Dataset items
^^^^^^^^

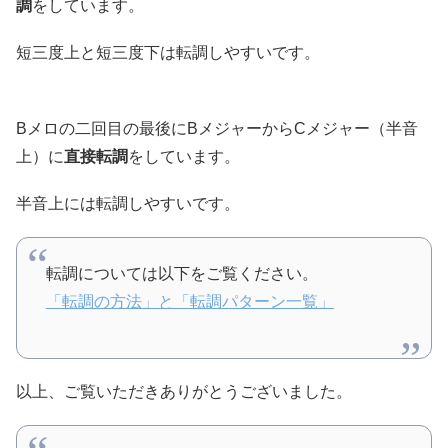
調
をしています。
短三度上と短三度下は転調しやすいです。
Bメロの二回目の最後にBメジャーからCメジャー（半音
上）に
直接転調
をしています。
半音上には転調しやすいです。
転調については以下をご覧ください。
「転調の方法」と「転調パターン一覧」
以上、ご覧いただきありがとうございました。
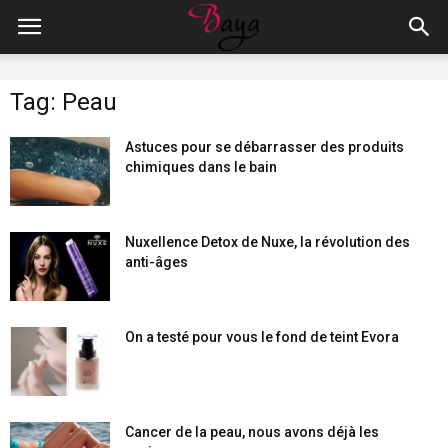
Tag: Peau
Astuces pour se débarrasser des produits
chimiques dans le bain
Nuxellence Detox de Nuxe, la révolution des
anti-âges
On a testé pour vous le fond de teint Evora
Cancer de la peau, nous avons déjà les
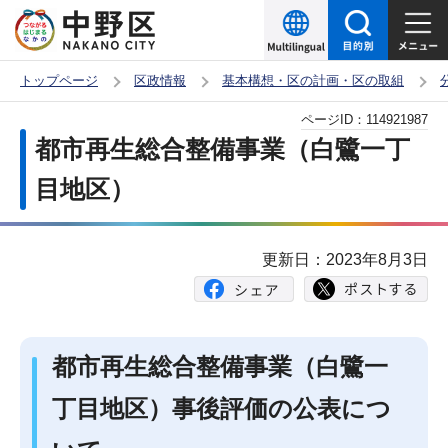
こ
の
ペ
トップページ
区政情報
基本構想・区の計画・区の取組
ー
本
ページID：
114921987
ジ
文
都市再生総合整備事業（白鷺一丁
の
こ
先
目地区）
こ
頭
か
で
ら
更新日：2023年8月3日
す
都市再生総合整備事業（白鷺一
丁目地区）事後評価の公表につ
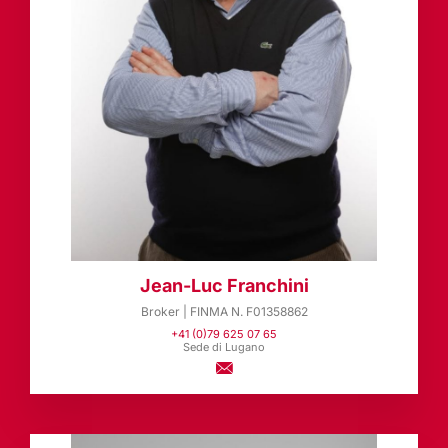
Jean-Luc Franchini
Broker | FINMA N. F01358862
+41 (0)79 625 07 65
Sede di Lugano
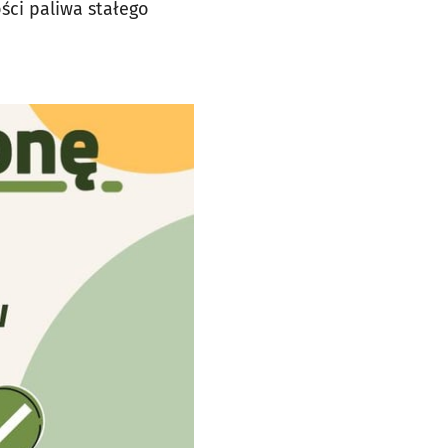
ści paliwa stałego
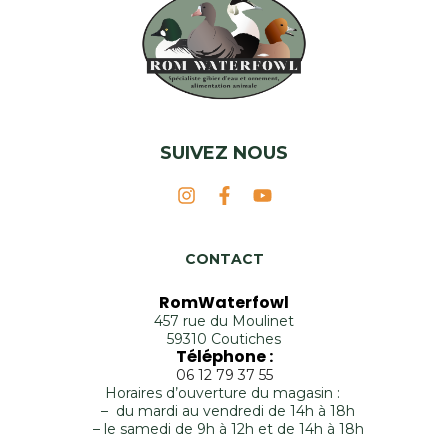
SUIVEZ NOUS
CONTACT
RomWaterfowl
457 rue du Moulinet
59310 Coutiches
Téléphone :
06 12 79 37 55
Horaires d’ouverture du magasin :
– du mardi au vendredi de 14h à 18h
– le samedi de 9h à 12h et de 14h à 18h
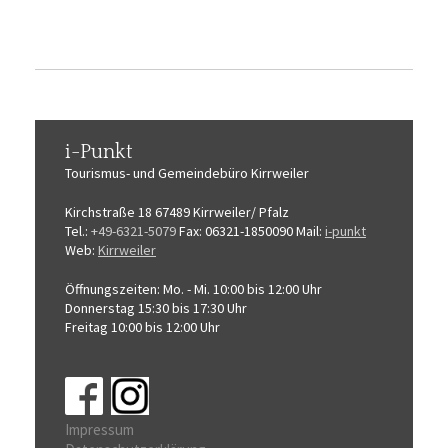
i-Punkt
Tourismus-
und Gemeindebüro
Kirrweiler
Kirchstraße 18
67489 Kirrweiler/ Pfalz
Tel.:
+49-6321-5079
Fax: 06321-1850090
Mail:
i-punkt
Web:
Kirrweiler
Öffnungszeiten:
Mo. - Mi. 10:00 bis 12:00 Uhr
Donnerstag 15:30 bis 17:30 Uhr
Freitag 10:00 bis 12:00 Uhr
Impressum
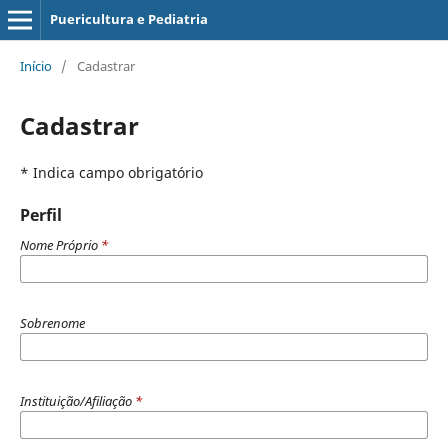
Puericultura e Pediatria
Início
/
Cadastrar
Cadastrar
* Indica campo obrigatório
Perfil
Nome Próprio
*
Sobrenome
Instituição/Afiliação
*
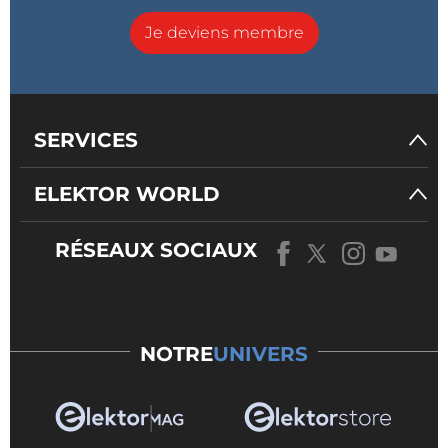
Je deviens membre
SERVICES
ELEKTOR WORLD
RÉSEAUX SOCIAUX
NOTRE
UNIVERS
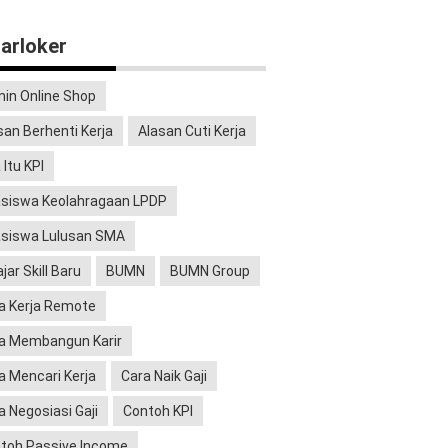
arloker
in Online Shop
san Berhenti Kerja
Alasan Cuti Kerja
 Itu KPI
siswa Keolahragaan LPDP
siswa Lulusan SMA
jar Skill Baru
BUMN
BUMN Group
a Kerja Remote
a Membangun Karir
a Mencari Kerja
Cara Naik Gaji
a Negosiasi Gaji
Contoh KPI
toh Passive Income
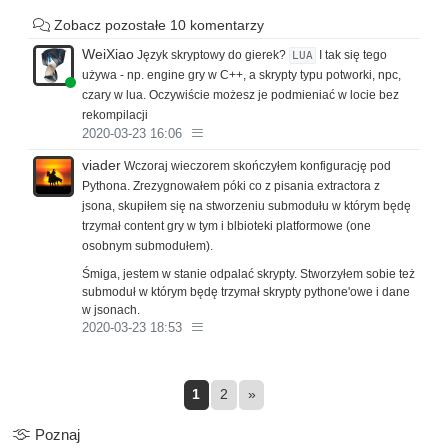
naprawdę nie chciałbym pisać tego prosto w silniku bo będę
Zobacz pozostałe 10 komentarzy
blokował dodawanie nowych potworów. Najchętniej to
chciałbym by silnik nawet nie wiedział ile jest tych potworów
WeiXiao
Język skryptowy do gierek?
I tak się tego
LUA
jak się nazywają konkretnie itp. W takim wypadku wpadłem na
używa - np. engine gry w C++, a skrypty typu potworki, npc,
pomysł by dodać jakiś język skryptowy dla silnika.
czary w lua. Oczywiście możesz je podmieniać w locie bez
Popatrzyłem, poszukałem padło na Pythona. Research w
rekompilacji
Google bardzo duża ilość przestarzałych portów na Javę,
2020-03-23 16:06
przez chwilę ucieszyłem się na Jythona, ale oczywiście na
viader
Wczoraj wieczorem skończyłem konfigurację pod
Androidzie nie zadziała. Kontynuuje research, wychodzi na to,
Pythona. Zrezygnowałem póki co z pisania extractora z
że muszę sobie skompilować cpythona na platformy, które mi
jsona, skupiłem się na stworzeniu submodułu w którym będę
się podobają i przez JNI zintegrować. Dodatkowo muszę
trzymał content gry w tym i blbioteki platformowe (one
pokazać ścieżkę gdzie będą podstawowe pliki Pythona.
osobnym submodułem).
Skompilowałem Pythona, szukam obsługi w wtyczce
Śmiga, jestem w stanie odpalać skrypty. Stworzyłem sobie też
gradle'owej java do JNI (typu generowanie headerów). Nie
submoduł w którym będę trzymał skrypty pythone'owe i dane
ma czegoś takiego, ogólnie zwykła wtyczka gradle'owa od
w jsonach.
javy nawet nie ogarnia podpięcia projektu z cmake'm (na
2020-03-23 18:53
Androidzie to już standard). Dobrze, tworzę sobie ten projekt
osobno, generuje header ręcznie kompiluje. Podpinam
skompilowana biblioteke pod mój moduł core'owy i wszystko
1
2
»
lokalnie działa. Szukam czy jest standardowy mechanizm do
spakowania natywnej biblioteki do jara. Nie ma takiego
Poznaj
mechanizmu, patrzę jak to robią inni, ręcznie wypakowywanie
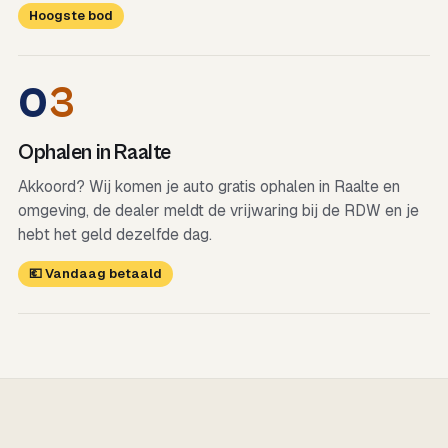
Hoogste bod
0
3
Ophalen in Raalte
Akkoord? Wij komen je auto gratis ophalen in Raalte en
omgeving, de dealer meldt de vrijwaring bij de RDW en je
hebt het geld dezelfde dag.
💶 Vandaag betaald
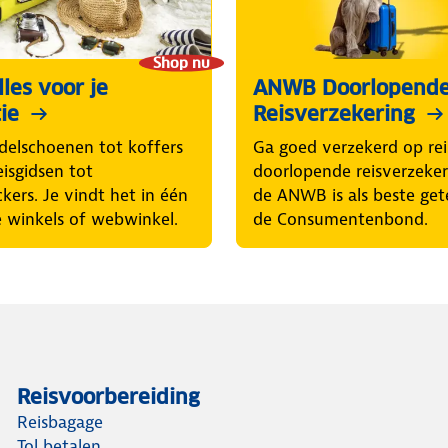
Shop nu
les voor je
ANWB Doorlopend
ie
Reisverzekering
elschoenen tot koffers
Ga goed verzekerd op rei
eisgidsen tot
doorlopende reisverzeke
ckers. Je vindt het in één
de ANWB is als beste get
 winkels of webwinkel.
de Consumentenbond.
Reisvoorbereiding
Reisbagage
Tol betalen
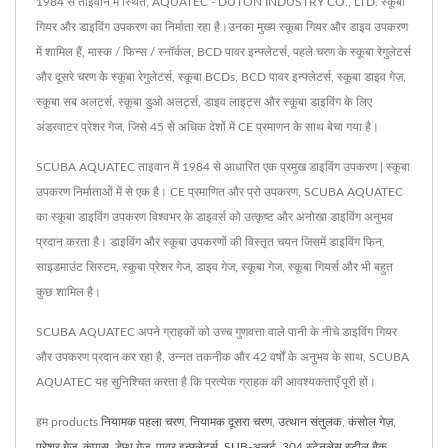
1984 से ताइवान में स्थित, AQUATEC - DUTON INDUSTRY CO., LTD. स्कूबा
गियर और डाइविंग उपकरण का निर्माता रहा है।उनका मुख्य स्कूबा गियर और डाइव उपकरण
में शामिल हैं, मास्क / फिन्स / स्नॉर्कल, BCD पावर इन्फ्लेटर्स, पहले चरण के स्कूबा रेगुलेटर्स
और दूसरे चरण के स्कूबा रेगुलेटर्स, स्कूबा BCDs, BCD पावर इन्फ्लेटर्स, स्कूबा डाइव गेज़,
स्कूबा सब अलर्ट्स, स्कूबा डुओ अलर्ट्स, डाइव लाइट्स और स्कूबा डाइविंग के लिए
अंडरवाटर प्रेशर गेज, जिसे 45 से अधिक देशों में CE प्रमाणन के साथ बेचा गया है।
SCUBA AQUATEC ताइवान में 1984 से आधारित एक प्रमुख डाइविंग उपकरण | स्कूबा
उपकरण निर्माताओं में से एक है। CE प्रमाणित और प्रो उपकरण, SCUBA AQUATEC
का स्कूबा डाइविंग उपकरण विश्वभर के डाइवर्स को उत्कृष्ट और अनोखा डाइविंग अनुभव
प्रदान करता है। डाइविंग और स्कूबा उपकरणों की विस्तृत चयन जिसमें डाइविंग फिन,
साइडमाउंट सिस्टम, स्कूबा प्रेशर गेज, डाइव गेज, स्कूबा गेज, स्कूबा गियर्स और भी बहुत
कुछ शामिल है।
SCUBA AQUATEC अपने ग्राहकों को उच्च गुणवत्ता वाले पानी के नीचे डाइविंग गियर
और उपकरण प्रदान कर रहा है, उन्नत तकनीक और 42 वर्षों के अनुभव के साथ, SCUBA
AQUATEC यह सुनिश्चित करता है कि प्रत्येक ग्राहक की आवश्यकताएँ पूरी हों।
हम products
नियामक पहला चरण
,
नियामक दूसरा चरण
,
उत्थान संतुलक
,
कंसोल गेज़
,
प्रेशर गेज़
,
कंपास
,
डेप्थ गेज़
,
पावर इन्फ्लेटर्स
,
SUB-अलर्ट
,
304 स्टेनलेस स्टील बैक
,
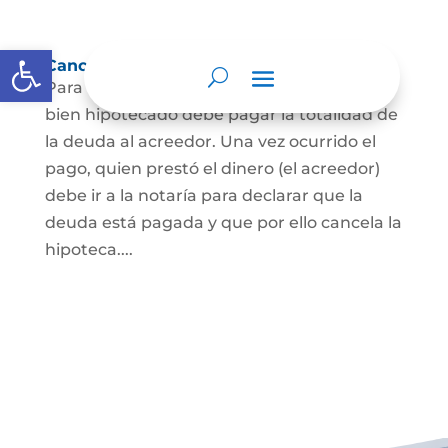
Abrir barra de herramientas
Cancelación de Hipoteca
Para cancelar una hipoteca, el dueño del
bien hipotecado debe pagar la totalidad de
la deuda al acreedor. Una vez ocurrido el
pago, quien prestó el dinero (el acreedor)
debe ir a la notaría para declarar que la
deuda está pagada y que por ello cancela la
hipoteca....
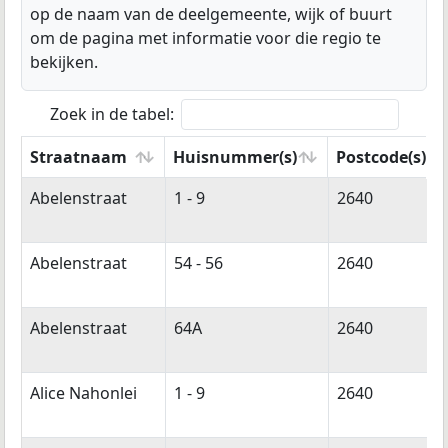
op de naam van de deelgemeente, wijk of buurt
om de pagina met informatie voor die regio te
bekijken.
Zoek in de tabel:
Straatnaam
Huisnummer(s)
Postcode(s)
Straatnaam
Huisnummer(s)
Postcode(s)
Abelenstraat
1 - 9
2640
Abelenstraat
54 - 56
2640
Abelenstraat
64A
2640
Alice Nahonlei
1 - 9
2640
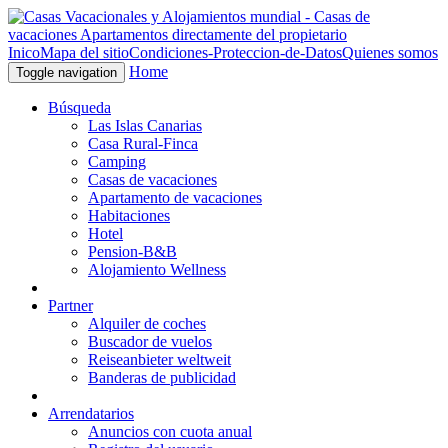
Inico
Mapa del sitio
Condiciones-Proteccion-de-Datos
Quienes somos
Home
Toggle navigation
Búsqueda
Las Islas Canarias
Casa Rural-Finca
Camping
Casas de vacaciones
Apartamento de vacaciones
Habitaciones
Hotel
Pension-B&B
Alojamiento Wellness
Partner
Alquiler de coches
Buscador de vuelos
Reiseanbieter weltweit
Banderas de publicidad
Arrendatarios
Anuncios con cuota anual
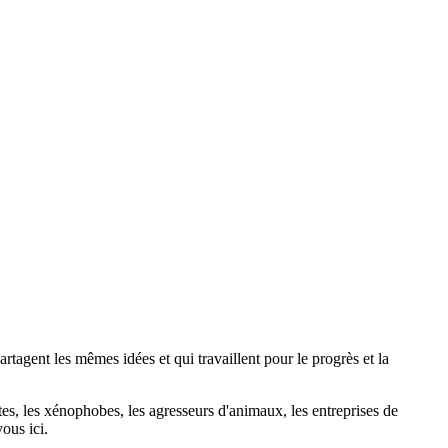
agent les mêmes idées et qui travaillent pour le progrès et la
stes, les xénophobes, les agresseurs d'animaux, les entreprises de
ous ici.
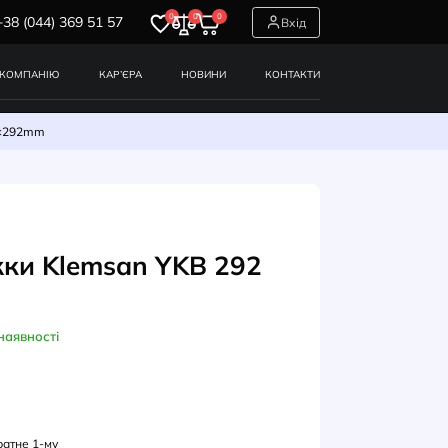
0
0
0
+38 (044) 369 51 57
СЕРВІСИ
ПРО КОМПАНІЮ
КАР’ЄРА
НОВИНИ
ки Klemsan YKB 292 3,6×292mm
БЕЛЬНІ СТЯЖКИ
ельні стяжки Klemsan YKB 2
×292mm
В наявності
Л: 0.0.0.5.33292B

^^^^^^^^

▶ Exercise aim: Would you count the lines in the data that contain the word "potworów" and state only the number?

▶ Answer area: 2